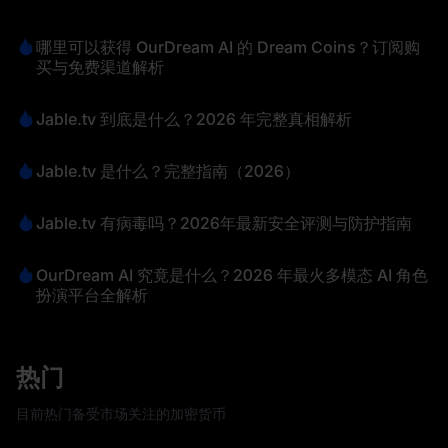
哪里可以获得 OurDream AI 的 Dream Coins？订阅购
买与免费渠道解析
Jable.tv 到底是什么？2026 年完整真相解析
Jable.tv 是什么？完整指南（2026）
Jable.tv 有病毒吗？2026年最新安全评测与防护指南
OurDream AI 究竟是什么？2026 年最火多模态 AI 角色
扮演平台全解析
热门
目前热门备受市场关注的加密货币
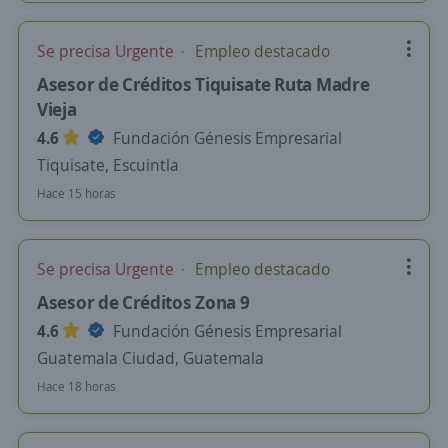
Se precisa Urgente
Empleo destacado
Asesor de Créditos Tiquisate Ruta Madre
Vieja
4.6
Fundación Génesis Empresarial
Tiquisate, Escuintla
Hace 15 horas
Se precisa Urgente
Empleo destacado
Asesor de Créditos Zona 9
4.6
Fundación Génesis Empresarial
Guatemala Ciudad, Guatemala
Hace 18 horas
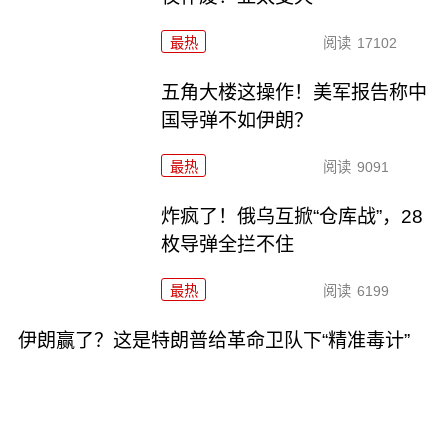
最热
阅读
17102
五角大楼这操作！美军报告称中
国导弹不如伊朗？
最热
阅读
9091
炸疯了！俄乌互掀“仓库战”，28
枚导弹全拦不住
最热
阅读
6199
伊朗赢了？这是特朗普给革命卫队下“精准毒计”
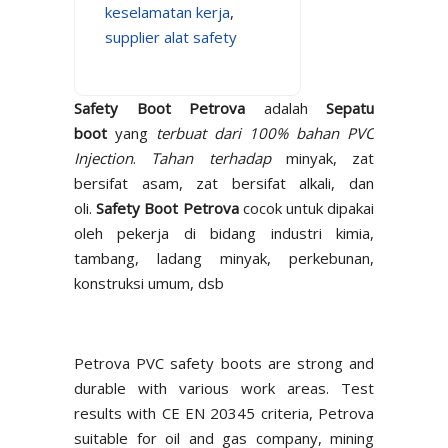
keselamatan kerja
,
supplier alat safety
Safety Boot Petrova
adalah
Sepatu
boot
yang
terbuat dari 100% bahan PVC
Injection
.
Tahan terhadap
minyak, zat
bersifat asam, zat bersifat alkali, dan
oli.
Safety Boot Petrova
cocok untuk dipakai
oleh pekerja di bidang industri kimia,
tambang, ladang minyak, perkebunan,
konstruksi umum, dsb
Petrova PVC safety boots are strong and
durable with various work areas. Test
results with CE EN 20345 criteria, Petrova
suitable for oil and gas company, mining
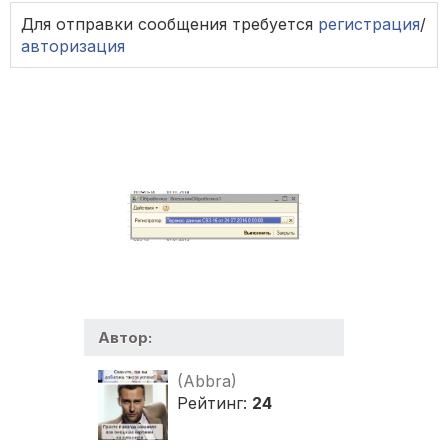
Для отправки сообщения требуется
регистрация
/
авторизация
Автор:
(Abbra)
Рейтинг:
24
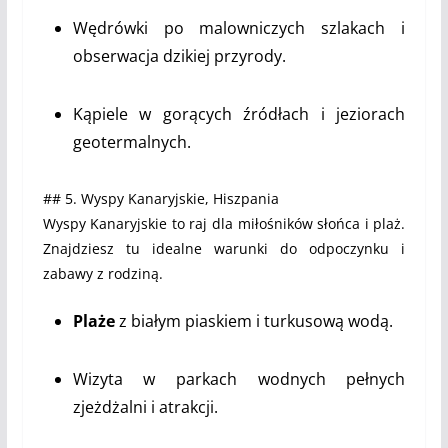
Wędrówki po malowniczych szlakach i
obserwacja dzikiej przyrody.
Kąpiele w gorących źródłach i jeziorach
geotermalnych.
## 5. Wyspy Kanaryjskie, Hiszpania
Wyspy Kanaryjskie to raj dla miłośników słońca i plaż.
Znajdziesz tu idealne warunki do odpoczynku i
zabawy z rodziną.
Plaże
z białym piaskiem i turkusową wodą.
Wizyta w parkach wodnych pełnych
zjeżdżalni i atrakcji.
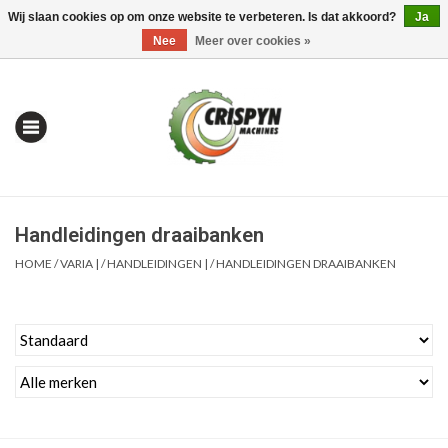
Wij slaan cookies op om onze website te verbeteren. Is dat akkoord?
Ja
0 Artikelen - €0,00
Mijn account / Registreren
Nee
Meer over cookies »
Handleidingen draaibanken
HOME
/
VARIA |
/
HANDLEIDINGEN |
/
HANDLEIDINGEN DRAAIBANKEN
Home
| Alles om te Meten |
Alles om te Boren |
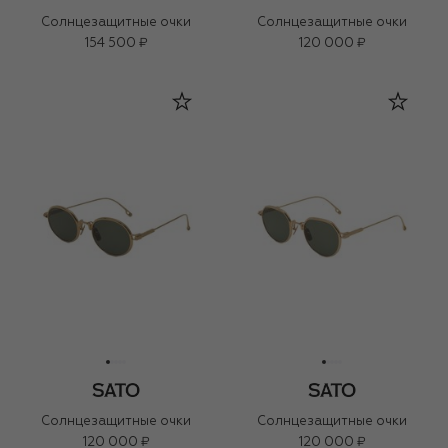
Солнцезащитные очки
Солнцезащитные очки
154 500 ₽
120 000 ₽
Солнцезащитные очки
Солнцезащитные очки
120 000 ₽
120 000 ₽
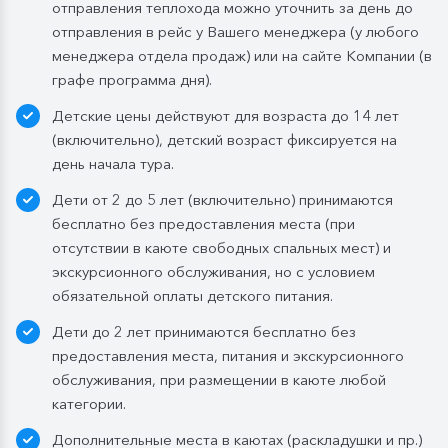
отправления теплохода можно уточнить за день до
завтрак континентальный;
отправления в рейс у Вашего менеджера (у любого
Обед:
заказная система питания, выбор блюд со 2-
менеджера отдела продаж) или на сайте Компании (в
го дня круиза. Включены напитки без ограничения:
графе программа дня).
вода, чай, кофе, морс;
Детские цены действуют для возраста до 14 лет
Ужин:
заказная система питания, выбор блюд со 2-
(включительно), детский возраст фиксируется на
го дня круиза. Включены напитки без ограничения:
день начала тура.
вода, чай, кофе. По запросу гостя: кисломолочный
Дети от 2 до 5 лет (включительно) принимаются
напиток (1 стакан, 200 мл). На выбор: вино красное /
бесплатно без предоставления места (при
белое / игристое (1 бокал, 125 мл) / водка (1
отсутствии в каюте свободных спальных мест) и
Бутилированная вода в каюте:
экскурсионного обслуживания, но с условием
Каюты класса «Люкс» и «Полулюкс»:
обязательной оплаты детского питания.
ежедневное пополнение — 1 бутылка (0,5 л.) в день;
Дети до 2 лет принимаются бесплатно без
Стандартные каюты:
без пополнений, только в
предоставления места, питания и экскурсионного
день посадки:
обслуживания, при размещении в каюте любой
— в рейсах до 4 дней включительно: 1 бутылка (0,5
категории.
л.) при одноместном размещении, 1 бутылка (1,5 л.)
Дополнительные места в каютах (раскладушки и пр.)
в 2- и 3-местном размещении;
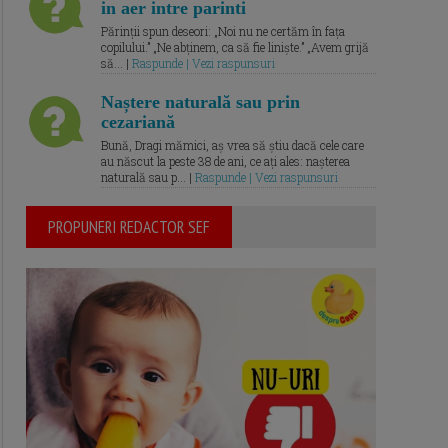
in aer intre parinti
Părinții spun deseori: „Noi nu ne certăm în fața
copilului.” „Ne abținem, ca să fie liniște.” „Avem grijă
să... |
Raspunde | Vezi raspunsuri
Naștere naturală sau prin
cezariană
Bună, Dragi mămici, aș vrea să știu dacă cele care
au născut la peste 38 de ani, ce ați ales: nașterea
naturală sau p... |
Raspunde | Vezi raspunsuri
PROPUNERI REDACTOR SEF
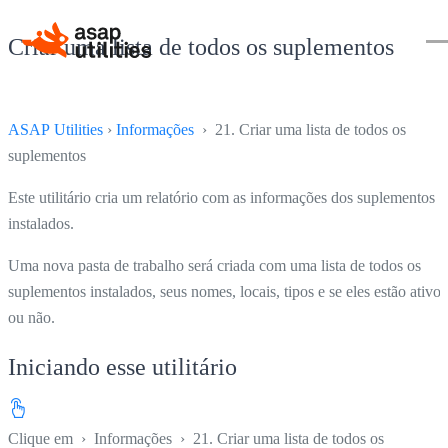
Criar uma lista de todos os suplementos
ASAP Utilities
›
Informações
› 21. Criar uma lista de todos os
suplementos
Este utilitário cria um relatório com as informações dos suplementos
instalados.
Uma nova pasta de trabalho será criada com uma lista de todos os
suplementos instalados, seus nomes, locais, tipos e se eles estão ativos
ou não.
Iniciando esse utilitário
Clique em
›
Informações
›
21. Criar uma lista de todos os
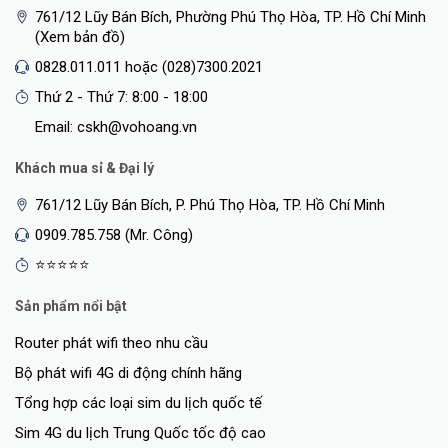
761/12 Lũy Bán Bích, Phường Phú Thọ Hòa, TP. Hồ Chí Minh
(Xem bản đồ)
0828.011.011 hoặc (028)7300.2021
Thứ 2 - Thứ 7: 8:00 - 18:00
Email: cskh@vohoang.vn
Khách mua sỉ & Đại lý
761/12 Lũy Bán Bích, P. Phú Thọ Hòa, TP. Hồ Chí Minh
0909.785.758 (Mr. Công)
⭐⭐⭐⭐⭐
Sản phẩm nổi bật
Router phát wifi theo nhu cầu
Bộ phát wifi 4G di động chính hãng
Tổng hợp các loại sim du lịch quốc tế
Sim 4G du lịch Trung Quốc tốc độ cao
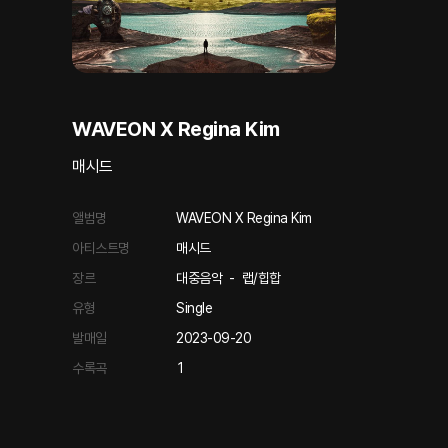
WAVEON X Regina Kim
매시드
앨범명
WAVEON X Regina Kim
아티스트명
매시드
장르
대중음악
-
랩/힙합
유형
Single
발매일
2023-09-20
수록곡
1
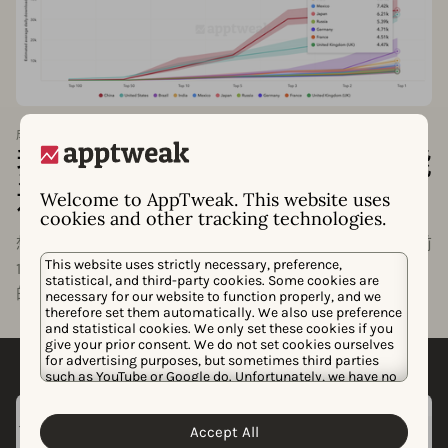
成为热门所需下载量
我的应用需要多少下载量才能
进入前 10 名？
Welcome to AppTweak. This website uses
cookies and other tracking technologies.
想知道您的应用或游戏需要达到什么水平才能进入类别的前
This website uses strictly necessary, preference,
1、5 或 10 名？通过“成为热门所需下载量”，我们将估算您
statistical, and third-party cookies. Some cookies are
的应用在所属类别中名列前茅所需的下载量。
necessary for our website to function properly, and we
therefore set them automatically. We also use preference
and statistical cookies. We only set these cookies if you
give your prior consent. We do not set cookies ourselves
for advertising purposes, but sometimes third parties
such as YouTube or Google do. Unfortunately, we have no
control over this, but you can choose whether to accept
them. For more information about the protection of your
personal data and the different cookies we use, please
Accept All
Cookie Policy
Privacy Policy
read our
&
. You can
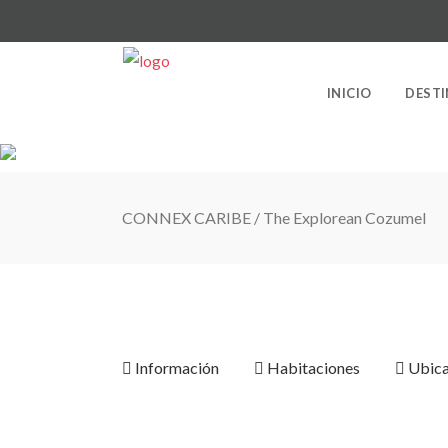
INICIO
DEST
CONNEX CARIBE
/
The Explorean Cozumel
Información
Habitaciones
Ubica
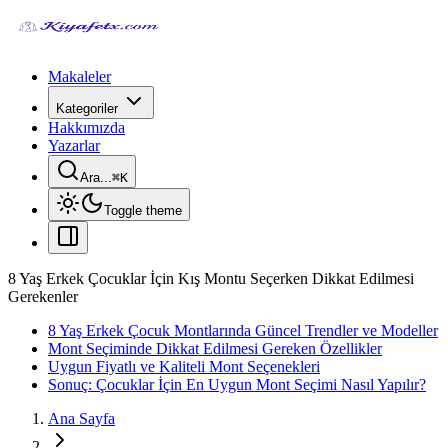
Makaleler
Kategoriler
Hakkımızda
Yazarlar
Ara...
⌘
K
Toggle theme
8 Yaş Erkek Çocuklar İçin Kış Montu Seçerken Dikkat Edilmesi
Gerekenler
8 Yaş Erkek Çocuk Montlarında Güncel Trendler ve Modeller
Mont Seçiminde Dikkat Edilmesi Gereken Özellikler
Uygun Fiyatlı ve Kaliteli Mont Seçenekleri
Sonuç: Çocuklar İçin En Uygun Mont Seçimi Nasıl Yapılır?
Ana Sayfa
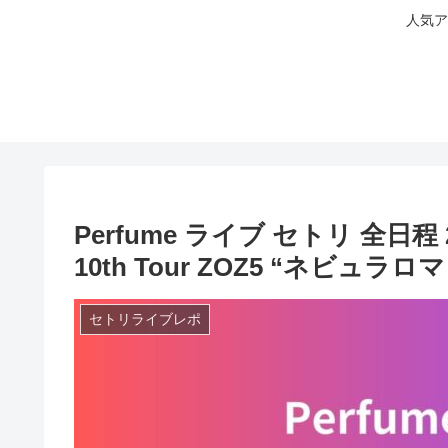
人気ア
Perfume ライブ セトリ 全日程 2
10th Tour ZOZ5 “ネビュラロマ
セトリライブレポ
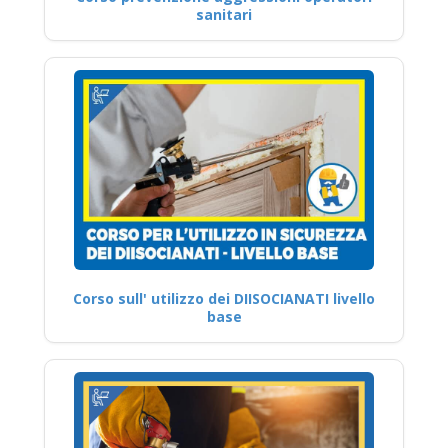
sanitari
Corso sull' utilizzo dei DIISOCIANATI livello
base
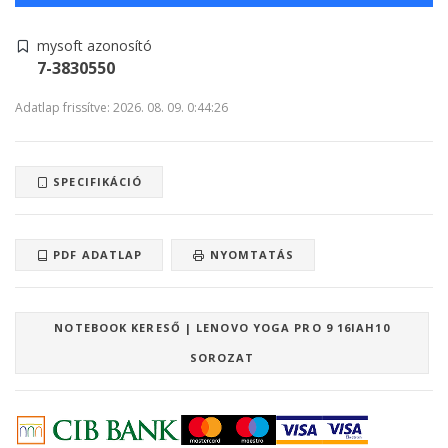
mysoft azonosító
7-3830550
Adatlap frissítve: 2026. 08. 09. 0:44:26
SPECIFIKÁCIÓ
PDF ADATLAP
NYOMTATÁS
NOTEBOOK KERESŐ | LENOVO YOGA PRO 9 16IAH10
SOROZAT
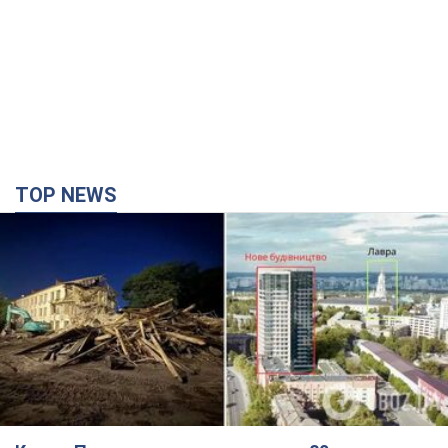
года: принимают ли обменники и
банки такие купюры
Что делать, если банки и обменники не
принимают старые доллары
10 часов назад
74,1 т.
TOP NEWS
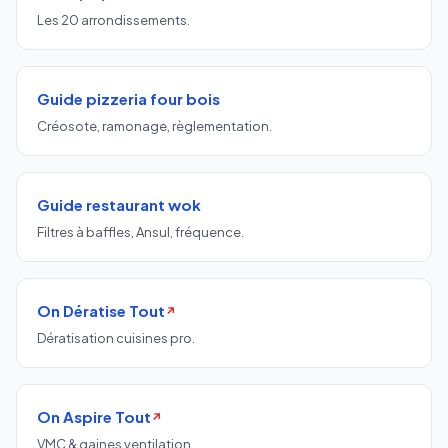
Les 20 arrondissements.
Guide pizzeria four bois
Créosote, ramonage, règlementation.
Guide restaurant wok
Filtres à baffles, Ansul, fréquence.
On Dératise Tout
↗
Dératisation cuisines pro.
On Aspire Tout
↗
VMC & gaines ventilation.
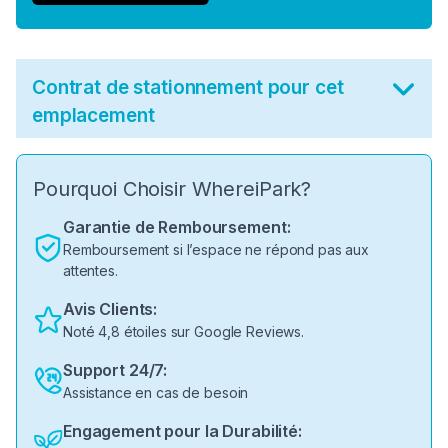
Contrat de stationnement pour cet
emplacement
Pourquoi Choisir WhereiPark?
Garantie de Remboursement:
Remboursement si l’espace ne répond pas aux
attentes.
Avis Clients:
Noté 4,8 étoiles sur Google Reviews.
Support 24/7:
Assistance en cas de besoin
Engagement pour la Durabilité:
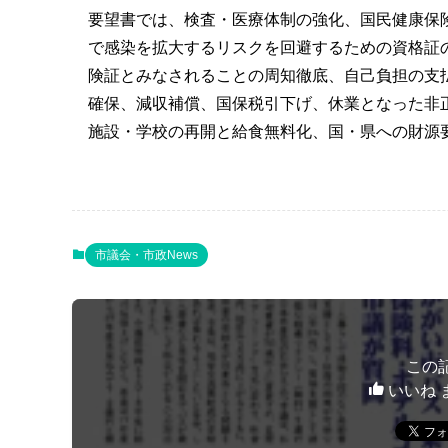
要望書では、検査・医療体制の強化、国民健康保
で感染を拡大するリスクを回避するための資格証
険証とみなされることの周知徹底、自己負担の支
確保、減収補償、国保税引下げ、休業となった非
施設・学校の再開と給食無料化、国・県への財源要
市議会・市政News
この
いいね 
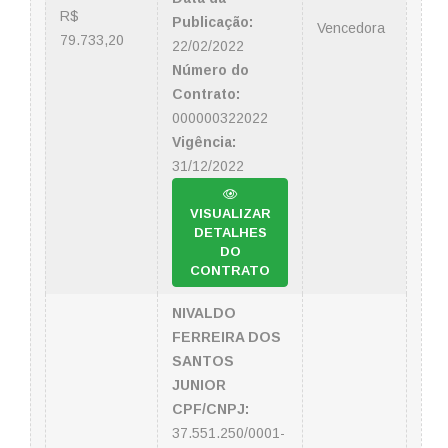
R$
Publicação:
Vencedora
79.733,20
22/02/2022
Número do
Contrato:
000000322022
Vigência:
31/12/2022
VISUALIZAR
DETALHES
DO
CONTRATO
NIVALDO
FERREIRA DOS
SANTOS
JUNIOR
CPF/CNPJ:
37.551.250/0001-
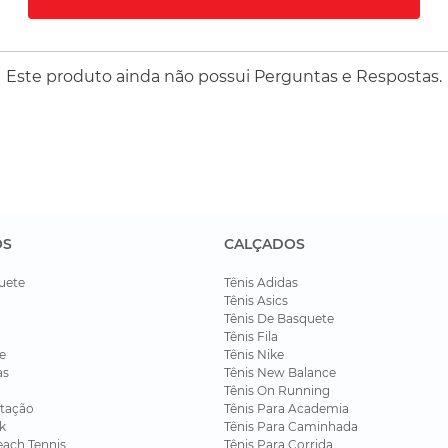
Este produto ainda não possui Perguntas e Respostas.
OS
CALÇADOS
uete
Tênis Adidas
Tênis Asics
Tênis De Basquete
Tênis Fila
e
Tênis Nike
as
Tênis New Balance
Tênis On Running
tação
Tênis Para Academia
k
Tênis Para Caminhada
each Tennis
Tênis Para Corrida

▸ INSTRUCTIONS TO FOLLOW
Copy, exactly and only, the lines above that begin with the one containing "ASAP Utilities" and finish with the one containing "Uma nova pasta".

▸ SOLUTION TO THIS EXERCISE
ASAP Utilities
›
Informações
› 21. Criar uma lista de todos os
suplementos
Este utilitário cria um relatório com as informações dos suplementos
instalados.
Uma nova pasta de trabalho será criada com uma lista de todos os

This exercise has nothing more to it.